**Task to carry out**
Could you repeat the entries below word for word, leaving nothing out?

[Records shown Boundary: Start]

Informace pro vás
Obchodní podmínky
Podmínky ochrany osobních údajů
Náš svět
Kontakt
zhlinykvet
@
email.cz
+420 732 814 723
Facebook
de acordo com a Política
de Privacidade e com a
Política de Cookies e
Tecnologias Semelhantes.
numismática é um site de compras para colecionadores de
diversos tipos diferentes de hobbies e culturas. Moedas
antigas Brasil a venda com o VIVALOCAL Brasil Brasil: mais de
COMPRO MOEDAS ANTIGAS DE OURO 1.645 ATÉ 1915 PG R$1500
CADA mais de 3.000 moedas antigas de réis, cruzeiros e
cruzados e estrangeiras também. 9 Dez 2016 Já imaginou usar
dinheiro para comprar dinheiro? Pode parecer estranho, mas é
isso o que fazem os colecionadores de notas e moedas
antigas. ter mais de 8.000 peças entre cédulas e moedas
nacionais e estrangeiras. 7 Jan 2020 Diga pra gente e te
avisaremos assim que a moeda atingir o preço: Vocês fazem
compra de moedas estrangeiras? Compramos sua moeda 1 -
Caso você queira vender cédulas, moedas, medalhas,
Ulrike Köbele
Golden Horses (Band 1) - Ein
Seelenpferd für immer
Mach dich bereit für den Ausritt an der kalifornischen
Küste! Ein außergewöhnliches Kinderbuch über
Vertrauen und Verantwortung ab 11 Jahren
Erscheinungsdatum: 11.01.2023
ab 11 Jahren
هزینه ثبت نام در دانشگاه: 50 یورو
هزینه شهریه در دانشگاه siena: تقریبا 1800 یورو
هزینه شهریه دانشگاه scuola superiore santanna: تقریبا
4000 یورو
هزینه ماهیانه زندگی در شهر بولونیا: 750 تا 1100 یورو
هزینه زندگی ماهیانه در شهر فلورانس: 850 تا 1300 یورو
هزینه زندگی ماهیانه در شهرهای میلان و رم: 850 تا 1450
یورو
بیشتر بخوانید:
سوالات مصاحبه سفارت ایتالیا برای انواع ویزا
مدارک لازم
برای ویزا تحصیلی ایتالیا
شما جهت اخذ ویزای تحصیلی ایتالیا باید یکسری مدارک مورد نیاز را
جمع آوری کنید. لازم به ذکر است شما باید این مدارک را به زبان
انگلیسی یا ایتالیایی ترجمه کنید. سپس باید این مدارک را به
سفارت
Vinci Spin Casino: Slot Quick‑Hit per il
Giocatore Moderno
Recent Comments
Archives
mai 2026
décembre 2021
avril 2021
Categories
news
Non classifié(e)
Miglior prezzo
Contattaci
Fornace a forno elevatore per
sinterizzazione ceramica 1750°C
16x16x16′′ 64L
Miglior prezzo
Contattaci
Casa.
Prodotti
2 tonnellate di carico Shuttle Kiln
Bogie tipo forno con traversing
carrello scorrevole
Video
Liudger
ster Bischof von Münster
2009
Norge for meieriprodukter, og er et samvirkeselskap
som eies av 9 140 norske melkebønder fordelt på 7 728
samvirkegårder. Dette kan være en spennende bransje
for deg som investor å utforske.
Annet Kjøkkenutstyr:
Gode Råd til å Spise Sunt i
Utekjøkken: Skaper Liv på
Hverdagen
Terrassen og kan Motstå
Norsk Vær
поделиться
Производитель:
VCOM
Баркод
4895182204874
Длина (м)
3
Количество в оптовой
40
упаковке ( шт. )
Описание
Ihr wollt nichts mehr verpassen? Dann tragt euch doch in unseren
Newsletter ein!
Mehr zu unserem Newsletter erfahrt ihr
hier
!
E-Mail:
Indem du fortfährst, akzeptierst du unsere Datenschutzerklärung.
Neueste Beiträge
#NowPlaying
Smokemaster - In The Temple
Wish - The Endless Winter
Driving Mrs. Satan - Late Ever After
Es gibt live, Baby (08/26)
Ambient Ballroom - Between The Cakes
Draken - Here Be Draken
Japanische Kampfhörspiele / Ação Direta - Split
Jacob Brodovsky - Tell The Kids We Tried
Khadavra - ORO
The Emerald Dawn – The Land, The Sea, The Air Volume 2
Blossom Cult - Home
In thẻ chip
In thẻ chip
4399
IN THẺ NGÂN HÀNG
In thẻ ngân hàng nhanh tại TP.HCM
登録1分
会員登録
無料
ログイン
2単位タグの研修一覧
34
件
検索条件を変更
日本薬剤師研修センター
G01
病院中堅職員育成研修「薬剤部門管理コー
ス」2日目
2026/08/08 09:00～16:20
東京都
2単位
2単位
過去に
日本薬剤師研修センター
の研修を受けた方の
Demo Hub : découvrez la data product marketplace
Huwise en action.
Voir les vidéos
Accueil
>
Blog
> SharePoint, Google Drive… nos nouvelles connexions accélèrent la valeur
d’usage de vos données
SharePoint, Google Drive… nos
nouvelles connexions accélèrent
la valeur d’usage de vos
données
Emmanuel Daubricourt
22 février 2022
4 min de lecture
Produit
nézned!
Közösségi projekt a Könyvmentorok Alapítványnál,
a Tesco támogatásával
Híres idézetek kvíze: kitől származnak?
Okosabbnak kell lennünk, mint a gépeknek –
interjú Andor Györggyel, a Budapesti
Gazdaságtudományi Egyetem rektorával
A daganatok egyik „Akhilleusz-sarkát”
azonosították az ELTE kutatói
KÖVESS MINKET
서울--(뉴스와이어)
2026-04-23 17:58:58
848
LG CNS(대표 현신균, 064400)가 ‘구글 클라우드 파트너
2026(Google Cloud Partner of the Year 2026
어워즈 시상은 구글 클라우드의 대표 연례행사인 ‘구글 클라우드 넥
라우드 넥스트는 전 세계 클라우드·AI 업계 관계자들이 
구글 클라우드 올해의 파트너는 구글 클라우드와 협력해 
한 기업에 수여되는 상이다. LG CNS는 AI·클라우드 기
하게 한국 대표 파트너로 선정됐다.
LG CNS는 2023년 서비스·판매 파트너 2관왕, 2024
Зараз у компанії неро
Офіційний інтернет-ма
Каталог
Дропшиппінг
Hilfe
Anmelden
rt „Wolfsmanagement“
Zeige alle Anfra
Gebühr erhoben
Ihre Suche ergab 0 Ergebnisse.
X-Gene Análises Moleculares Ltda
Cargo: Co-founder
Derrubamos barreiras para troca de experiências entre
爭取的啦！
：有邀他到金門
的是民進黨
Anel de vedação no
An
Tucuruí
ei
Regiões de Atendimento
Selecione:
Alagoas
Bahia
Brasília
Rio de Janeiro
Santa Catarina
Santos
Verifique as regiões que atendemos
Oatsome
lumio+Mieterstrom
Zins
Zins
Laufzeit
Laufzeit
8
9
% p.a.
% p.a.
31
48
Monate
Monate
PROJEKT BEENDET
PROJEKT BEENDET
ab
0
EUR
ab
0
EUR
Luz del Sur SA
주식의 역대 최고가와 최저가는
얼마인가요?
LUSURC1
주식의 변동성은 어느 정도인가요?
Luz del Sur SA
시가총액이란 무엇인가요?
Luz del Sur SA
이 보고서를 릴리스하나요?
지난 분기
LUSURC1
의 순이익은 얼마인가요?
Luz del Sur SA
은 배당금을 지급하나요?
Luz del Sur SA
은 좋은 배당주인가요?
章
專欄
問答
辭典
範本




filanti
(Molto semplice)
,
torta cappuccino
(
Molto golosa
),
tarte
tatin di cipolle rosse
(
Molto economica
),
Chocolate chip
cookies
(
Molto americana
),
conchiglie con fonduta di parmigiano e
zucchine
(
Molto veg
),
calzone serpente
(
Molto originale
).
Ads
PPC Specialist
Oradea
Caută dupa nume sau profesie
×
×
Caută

[Records shown Boundary: End]

**Solution**
Informace pro vás
Obchodní podmínky
Podmínky ochrany osobních údajů
Náš svět
Kontakt
zhlinykvet
@
email.cz
+420 732 814 723
Facebook
de acordo com a Política
de Privacidade e com a
Política de Cookies e
Tecnologias Semelhantes.
numismática é um site de compras para colecionadores de
diversos tipos diferentes de hobbies e culturas. Moedas
antigas Brasil a venda com o VIVALOCAL Brasil Brasil: mais de
COMPRO MOEDAS ANTIGAS DE OURO 1.645 ATÉ 1915 PG R$1500
CADA mais de 3.000 moedas antigas de réis, cruzeiros e
cruzados e estrangeiras também. 9 Dez 2016 Já imaginou usar
dinheiro para comprar dinheiro? Pode parecer estranho, mas é
isso o que fazem os colecionadores de notas e moedas
antigas. ter mais de 8.000 peças entre cédulas e moedas
nacionais e estrangeiras. 7 Jan 2020 Diga pra gente e te
avisaremos assim que a moeda atingir o preço: Vocês fazem
compra de moedas estrangeiras? Compramos sua moeda 1 -
Caso você queira vender cédulas, moedas, medalhas,
Ulrike Köbele
Golden Horses (Band 1) - Ein
Seelenpferd für immer
Mach dich bereit für den Ausritt an der kalifornischen
Küste! Ein außergewöhnliches Kinderbuch über
Vertrauen und Verantwortung ab 11 Jahren
Erscheinungsdatum: 11.01.2023
ab 11 Jahren
هزینه ثبت نام در دانشگاه: 50 یورو
هزینه شهریه در دانشگاه siena: تقریبا 1800 یورو
هزینه شهریه دانشگاه scuola superiore santanna: تقریبا
4000 یورو
هزینه ماهیانه زندگی در شهر بولونیا: 750 تا 1100 یورو
هزینه زندگی ماهیانه در شهر فلورانس: 850 تا 1300 یورو
هزینه زندگی ماهیانه در شهرهای میلان و رم: 850 تا 1450
یورو
بیشتر بخوانید:
سوالات مصاحبه سفارت ایتالیا برای انواع ویزا
مدارک لازم
برای ویزا تحصیلی ایتالیا
شما جهت اخذ ویزای تحصیلی ایتالیا باید یکسری مدارک مورد نیاز را
جمع آوری کنید. لازم به ذکر است شما باید این مدارک را به زبان
انگلیسی یا ایتالیایی ترجمه کنید. سپس باید این مدارک را به
سفارت
Vinci Spin Casino: Slot Quick‑Hit per il
Giocatore Moderno
Recent Comments
Archives
mai 2026
décembre 2021
avril 2021
Categories
news
Non classifié(e)
Miglior prezzo
Contattaci
Fornace a forno elevatore per
sinterizzazione ceramica 1750°C
16x16x16′′ 64L
Miglior prezzo
Contattaci
Casa.
Prodotti
2 tonnellate di carico Shuttle Kiln
Bogie tipo forno con traversing
carrello scorrevole
Video
Liudger
ster Bischof von Münster
2009
Norge for meieriprodukter, og er et samvirkeselskap
som eies av 9 140 norske melkebønder fordelt på 7 728
samvirkegårder. Dette kan være en spennende bransje
for deg som investor å utforske.
Annet Kjøkkenutstyr:
Gode Råd til å Spise Sunt i
Utekjøkken: Skaper Liv på
Hverdagen
Terrassen og kan Motstå
Norsk Vær
поделиться
Производитель:
VCOM
Баркод
4895182204874
Длина (м)
3
Количество в оптовой
40
упаковке ( шт. )
Описание
Ihr wollt nichts mehr verpassen? Dann tragt euch doch in unseren
Newsletter ein!
Mehr zu unserem Newsletter erfahrt ihr
hier
!
E-Mail:
Indem du fortfährst, akzeptierst du unsere Datenschutzerklärung.
Neueste Beiträge
#NowPlaying
Smokemaster - In The Temple
Wish - The Endless Winter
Driving Mrs. Satan - Late Ever After
Es gibt live, Baby (08/26)
Ambient Ballroom - Between The Cakes
Draken - Here Be Draken
Japanische Kampfhörspiele / Ação Direta - Split
Jacob Brodovsky - Tell The Kids We Tried
Khadavra - ORO
The Emerald Dawn – The Land, The Sea, The Air Volume 2
Blossom Cult - Home
In thẻ chip
In thẻ chip
4399
IN THẺ NGÂN HÀNG
In thẻ ngân hàng nhanh tại TP.HCM
登録1分
会員登録
無料
ログイン
2単位タグの研修一覧
34
件
検索条件を変更
日本薬剤師研修センター
G01
病院中堅職員育成研修「薬剤部門管理コー
ス」2日目
2026/08/08 09:00～16:20
東京都
2単位
2単位
過去に
日本薬剤師研修センター
の研修を受けた方の
Demo Hub : découvrez la data product marketplace
Huwise en action.
Voir les vidéos
Accueil
>
Blog
> SharePoint, Google Drive… nos nouvelles connexions accélèrent la valeur
d’usage de vos données
SharePoint, Google Drive… nos
nouvelles connexions accélèrent
la valeur d’usage de vos
données
Emmanuel Daubricourt
22 février 2022
4 min de lecture
Produit
nézned!
Közösségi projekt a Könyvmentorok Alapítványnál,
a Tesco támogatásával
Híres idézetek kvíze: kitől származnak?
Okosabbnak kell lennünk, mint a gépeknek –
interjú Andor Györggyel, a Budapesti
Gazdaságtudományi Egyetem rektorával
A daganatok egyik „Akhilleusz-sarkát”
azonosították az ELTE kutatói
KÖVESS MINKET
서울--(뉴스와이어)
2026-04-23 17:58:58
848
LG CNS(대표 현신균, 064400)가 ‘구글 클라우드 파트너
2026(Google Cloud Partner of the Year 2026
어워즈 시상은 구글 클라우드의 대표 연례행사인 ‘구글 클라우드 넥
라우드 넥스트는 전 세계 클라우드·AI 업계 관계자들이 
구글 클라우드 올해의 파트너는 구글 클라우드와 협력해 
한 기업에 수여되는 상이다. LG CNS는 AI·클라우드 기
하게 한국 대표 파트너로 선정됐다.
LG CNS는 2023년 서비스·판매 파트너 2관왕, 2024
Зараз у компанії неро
Офіційний інтернет-ма
Каталог
Дропшиппінг
Hilfe
Anmelden
rt „Wolfsmanagement“
Zeige alle Anfra
Gebühr erhoben
Ihre Suche ergab 0 Ergebnisse.
X-Gene Análises Moleculares Ltda
Cargo: Co-founder
Derrubamos barreiras para troca de experiências entre
爭取的啦！
：有邀他到金門
的是民進黨
Anel de vedação no
An
Tucuruí
ei
Regiões de Atendimento
Selecione:
Alagoas
Bahia
Brasília
Rio de Janeiro
Santa Catarina
Santos
Verifique as regiões que atendemos
Oatsome
lumio+Mieterstrom
Zins
Zins
Laufzeit
Laufzeit
8
9
% p.a.
% p.a.
31
48
Monate
Monate
PROJEKT BEENDET
PROJEKT BEENDET
ab
0
EUR
ab
0
EUR
Luz del Sur SA
주식의 역대 최고가와 최저가는
얼마인가요?
LUSURC1
주식의 변동성은 어느 정도인가요?
Luz del Sur SA
시가총액이란 무엇인가요?
Luz del Sur SA
이 보고서를 릴리스하나요?
지난 분기
LUSURC1
의 순이익은 얼마인가요?
Luz del Sur SA
은 배당금을 지급하나요?
Luz del Sur SA
은 좋은 배당주인가요?
章
專欄
問答
辭典
範本




filanti
(Molto semplice)
,
torta cappuccino
(
Molto golosa
),
tarte
tatin di cipolle rosse
(
Molto economica
),
Chocolate chip
cookies
(
Molto americana
),
conchiglie con fonduta di parmigiano e
zucchine
(
Molto veg
),
calzone serpente
(
Molto originale
).
Ads
PPC Specialist
Oradea
Caută dupa nume sau profesie
×
×
Caută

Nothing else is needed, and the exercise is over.